A company which is limited by shares, and a company limited by guarantee having share capital, is required to hold a " Statutory meeting" of its members, within six months, and after one month, from the date of commencement of it's business. A statutory report of the meeting so held shall also be forwarded to the registrar. [ sec 165 (1) & (5)]
- If the company fails to commence it's business within one year from the date of it's incorporation, or suspends it's business for a whole year.
- If the number of members, in a public company is reduced to less than seven, and in case of private company less than two.
- If the company is unable to pay its debits; where the financial position of the company is, such, that it has more liabilities than assets, and after disposing off the assets, it is still unable to extinguish it's liabilities, it means that company is unable to pay it's debts.

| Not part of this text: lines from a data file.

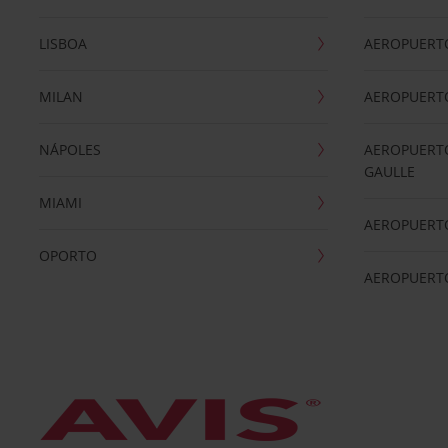
LISBOA
AEROPUERT
MILAN
AEROPUERTO
NÁPOLES
AEROPUERTO
GAULLE
MIAMI
AEROPUERT
OPORTO
AEROPUERT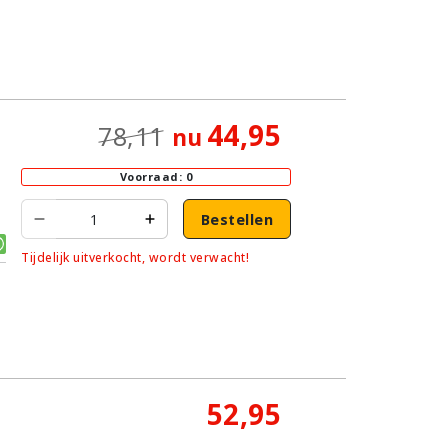
44,95
78,11
nu
Voorraad: 0
Bestellen
Tijdelijk uitverkocht, wordt verwacht!
52,95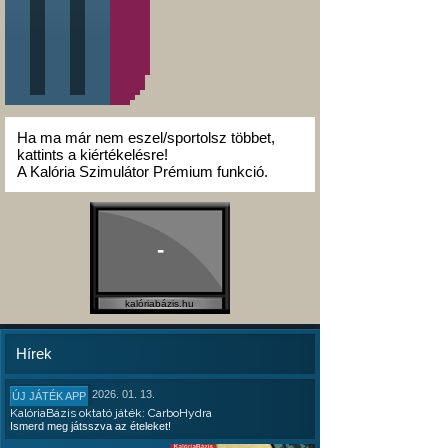
Ha ma már nem eszel/sportolsz többet,
kattints a kiértékelésre!
A Kalória Szimulátor Prémium funkció.
-
kalóriabázis.hu
Hírek
2026. 01. 13.
ÚJ JÁTÉK APP
KalóriaBázis oktató játék: CarboHydra
Ismerd meg játsszva az ételeket!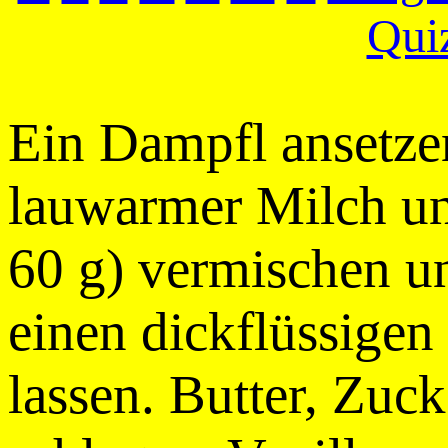
Qui
Ein Dampfl ansetze
lauwarmer Milch un
60 g) vermischen u
einen dickflüssigen 
lassen. Butter, Zuc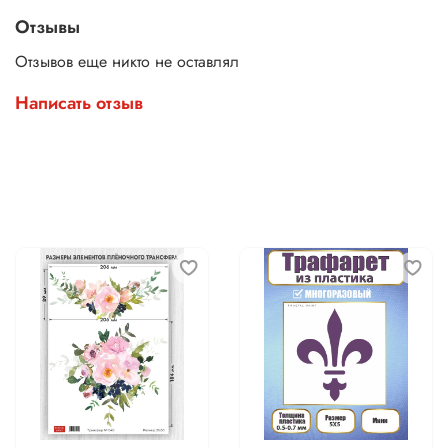
Отзывы
Отзывов еще никто не оставлял
Написать отзыв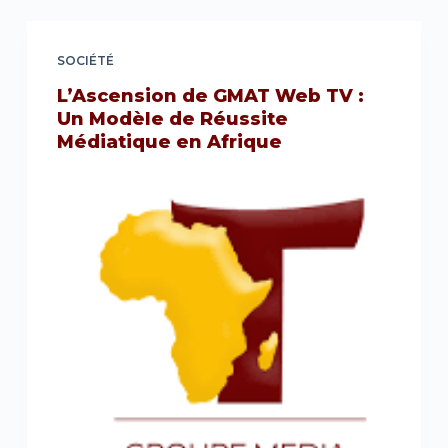
SOCIÉTÉ
L’Ascension de GMAT Web TV :
Un Modèle de Réussite
Médiatique en Afrique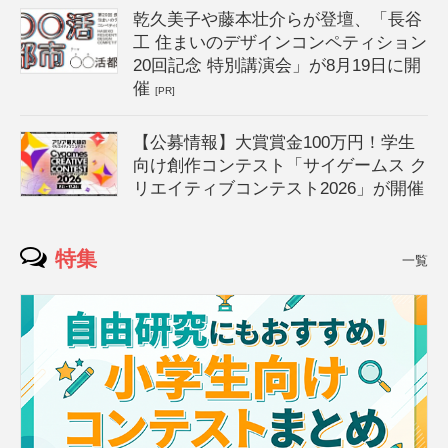
乾久美子や藤本壮介らが登壇、「長谷
工 住まいのデザインコンペティション
20回記念 特別講演会」が8月19日に開
催
[PR]
【公募情報】大賞賞金100万円！学生
向け創作コンテスト「サイゲームス ク
リエイティブコンテスト2026」が開催
特集
一覧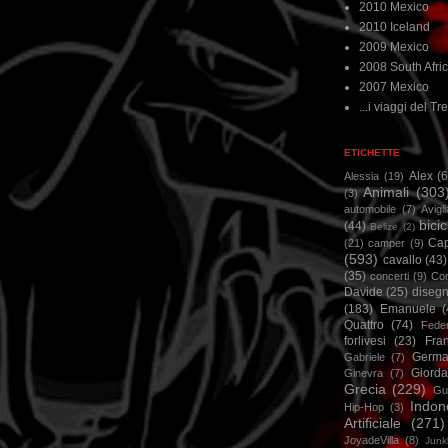
2010 Mexico
2010 Iceland
2009 Mexico
2008 South Afri
2007 Mexico
...i viaggi del Tre
ETICHETTE
Alex
(
Alessia
(19)
Animali
(303
(3)
automobile
(7)
Avigl
bicic
(44)
Belize
(2)
Ca
(21)
camper
(9)
(593)
cavallo
(43)
(35)
concerti
(9)
Cor
Davide
(25)
disegn
(183)
Emanuele
(
Quattro
(74)
Feder
forlivesi
(23)
Fra
Germa
Gabriele
(7)
Giorda
Ginevra
(7)
Grecia
(229)
Gu
Indon
Hip-Hop
(3)
Artificiale
(271)
JoyadeVilla
(8)
Junk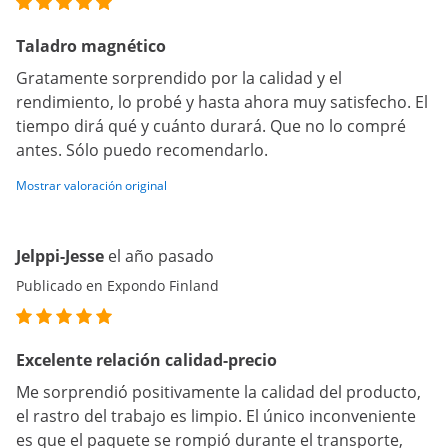
Taladro magnético
Gratamente sorprendido por la calidad y el
rendimiento, lo probé y hasta ahora muy satisfecho. El
tiempo dirá qué y cuánto durará. Que no lo compré
antes. Sólo puedo recomendarlo.
Mostrar valoración original
Jelppi-Jesse
el año pasado
Publicado en Expondo Finland
Excelente relación calidad-precio
Me sorprendió positivamente la calidad del producto,
el rastro del trabajo es limpio. El único inconveniente
es que el paquete se rompió durante el transporte,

- If the court, itself is of the opinion that the company should be wound up.
A company limited by shares, has to obtain a "certificate of commencement" of business from the registrar. Unless it obtains such certificate, it cannot carry on it's business operation.
The statutory requirement of minimum number of members in a public company is seven, and in case of private company, it is two (sec 12)
The court may form such an opinion, if it comes to the knowledge of court that, the company is mismanaged, or financially unsound, or carrying an illegal operations etc.